AGNÈS LI HEE CHEONG : Cent ans et mille vies

Ce 14 janvier 2015, Mme Agnès Li Hee Cheong fête ses 100 ans. Née à Maurice avant de repartir vers la Chine, elle a dû fuir les communistes pour tout reprendre à zéro avec son époux André, à Port-Louis. Vingt-cinq ans plus tard, elle a retrouvé la famille restée là-bas. Mais l’arrière-grand-mère, qui fut une fille des rizières du Meizhou avant de devenir commerçante et mère dévouée, sourit en pensant à ses nombreuses vies.
Sans être impolie, elle manifeste quelques signes d’impatience sur le pas de la porte de sa maison à Vacoas. Comme toujours, c’est en hakka qu’elle interpelle son fils cadet James pour lui rappeler qu’elle a un coup de téléphone à donner. Ce dernier esquisse un sourire : Mme Agnès aime souvent appeler les siens en Chine pour prendre des nouvelles. Surtout depuis qu’elle a plus ou moins compris que, par on ne sait quelle diablerie technologique, les appels vers le pays de ses ancêtres ne coûtent plus rien.

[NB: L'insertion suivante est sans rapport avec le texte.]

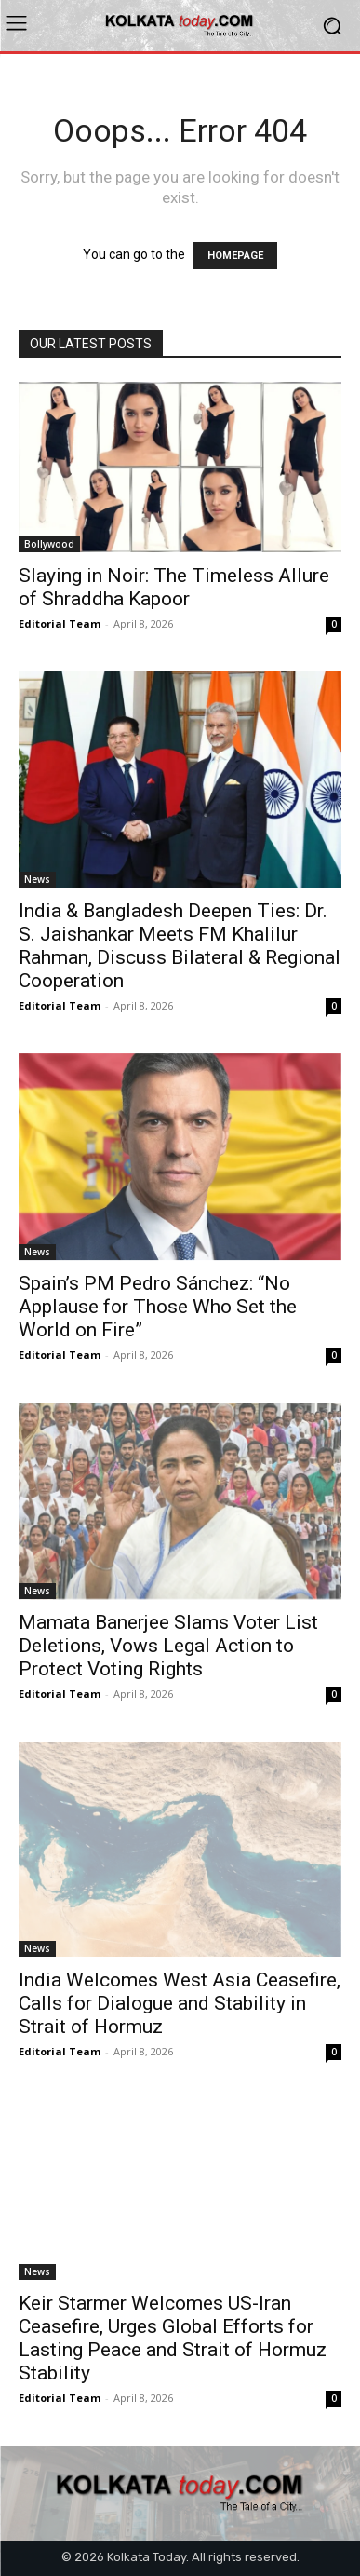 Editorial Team (59, 623)
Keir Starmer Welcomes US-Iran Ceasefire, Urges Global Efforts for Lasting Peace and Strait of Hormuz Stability (173, 2338)
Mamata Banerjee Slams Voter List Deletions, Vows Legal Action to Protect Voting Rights (168, 1645)
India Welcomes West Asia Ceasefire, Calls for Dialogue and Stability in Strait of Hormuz (179, 2003)
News (37, 879)
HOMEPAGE (235, 256)
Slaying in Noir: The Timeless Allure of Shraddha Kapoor (174, 587)
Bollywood (49, 543)
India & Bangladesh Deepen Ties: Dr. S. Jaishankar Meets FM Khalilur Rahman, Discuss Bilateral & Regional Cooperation (179, 946)
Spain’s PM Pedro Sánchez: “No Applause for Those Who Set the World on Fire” (158, 1306) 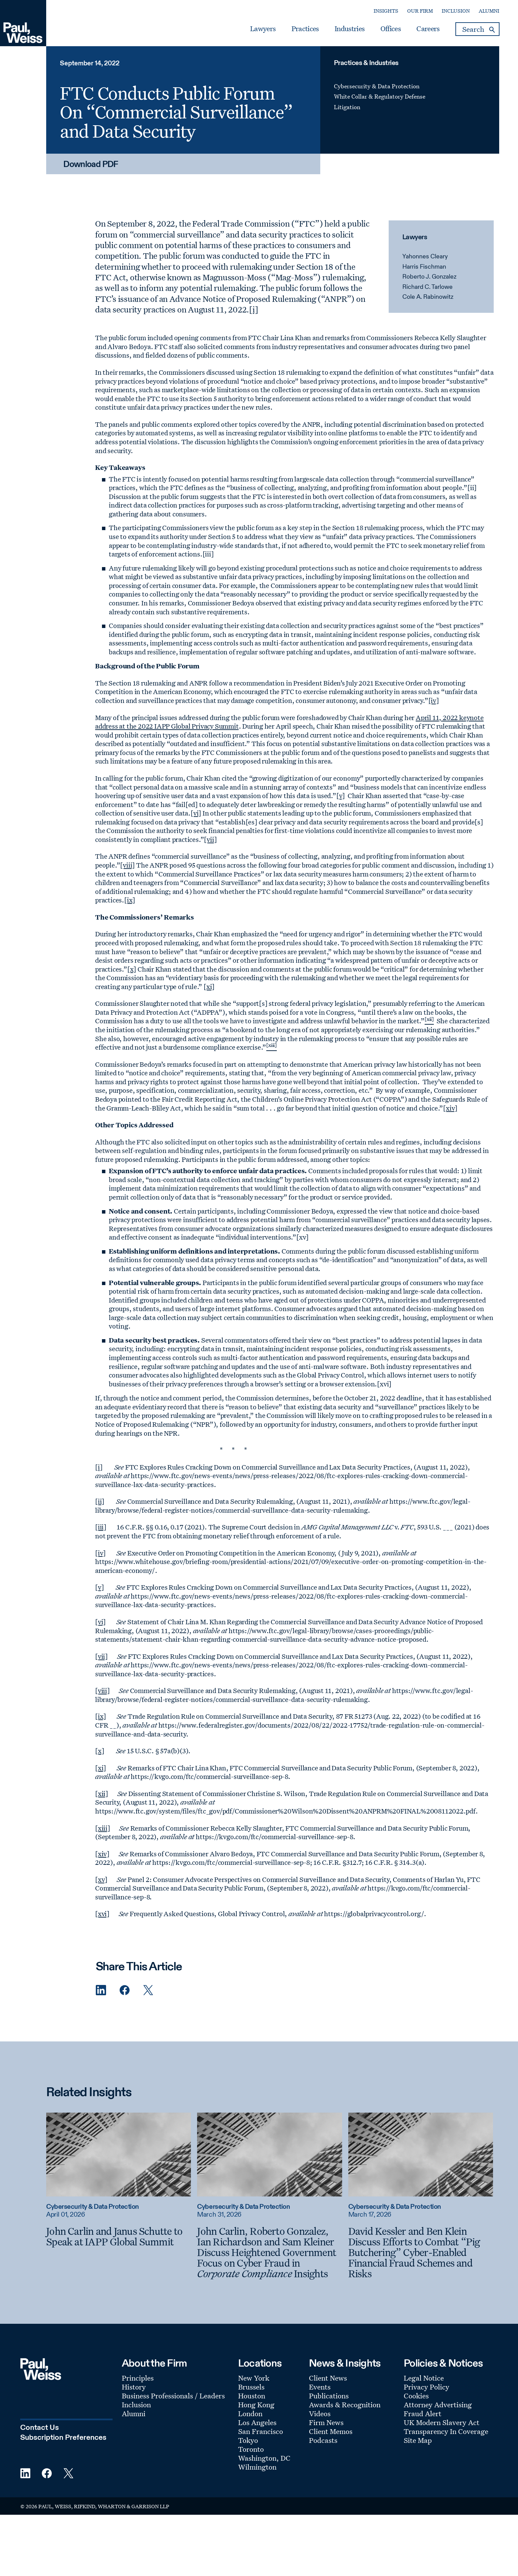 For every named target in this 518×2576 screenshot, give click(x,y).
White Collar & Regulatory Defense (379, 96)
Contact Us (39, 2428)
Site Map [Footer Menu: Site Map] (418, 2440)
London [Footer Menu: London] (250, 2413)
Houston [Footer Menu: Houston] (251, 2395)
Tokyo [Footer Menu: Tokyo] (248, 2440)
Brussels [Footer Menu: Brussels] (251, 2387)
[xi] (209, 986)
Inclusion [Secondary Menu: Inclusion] (456, 10)
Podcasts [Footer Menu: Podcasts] (323, 2440)
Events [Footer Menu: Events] (320, 2387)
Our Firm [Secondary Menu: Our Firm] (420, 10)
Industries (349, 28)
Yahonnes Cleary (425, 257)
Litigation (347, 107)
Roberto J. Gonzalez (429, 277)
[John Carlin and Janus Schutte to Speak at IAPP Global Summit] (118, 2236)
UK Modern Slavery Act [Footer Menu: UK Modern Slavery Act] (441, 2422)
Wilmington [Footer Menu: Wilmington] (257, 2467)
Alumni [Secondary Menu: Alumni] (489, 10)
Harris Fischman (424, 267)
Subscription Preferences (63, 2438)
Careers (427, 28)
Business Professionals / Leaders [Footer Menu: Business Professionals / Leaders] (173, 2395)
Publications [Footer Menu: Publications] (329, 2395)
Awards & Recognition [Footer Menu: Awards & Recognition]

Il y a même mieux : elle, qui a été complètement coupée des siens durant de terribles années, peut aujourd’hui voir son neveu de Meizhou à travers le téléphone portable de son fils.
Internet, wifi, WhatsApp, Skype : tout cela sonne un peu comme du latin pour elle. Mais la fille des rizières ne s’est pas laissée embourber. Comme elle le fait depuis un siècle, face au changement, elle a trouvé des appuis pour s’adapter et vivre dans l’air du temps.
Derrière elle, une foule de souvenirs se bousculent. Ils traversent les continents, voguent au-dessus des flots, passent à travers les rues de Port-Louis, celles de la province du Guangdong, visitent des cités d’ailleurs, des villages d’ici.
1915. La Première Guerre mondiale secoue presque tous les continents depuis une année. Des disputes sur la frontière font monter la tension entre la Chine et le Japon, pendant que Mohandas Karamchand Gandhi rentre en Inde où il commence sa lutte pour l’indépendance. À Maurice, les immigrants d’Inde et de Chine s’adaptent et préparent le pays, qui connaîtra un boom sucrier dans cinq ans. En Afrique, d’importants bouleversements sont en cours. L’humanité est à l’aube du changement.